Reproduce the listing below word for word, with no pictures.

BEGIN Information provided

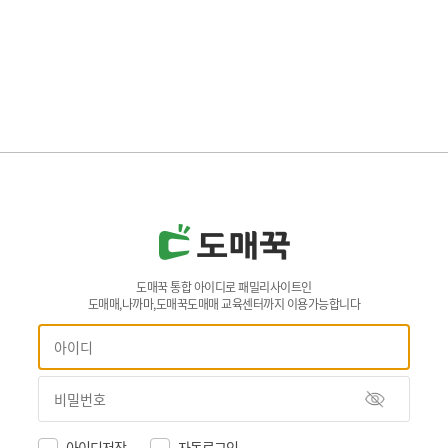
도매꾹 통합 아이디로 패밀리사이트인
도매매,나까마,도매꾹도매매 교육센터까지 이용가능합니다
아이디저장
자동로그인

END Information provided

* _Finished task_
도매꾹 통합 아이디로 패밀리사이트인
도매매,나까마,도매꾹도매매 교육센터까지 이용가능합니다
아이디저장
자동로그인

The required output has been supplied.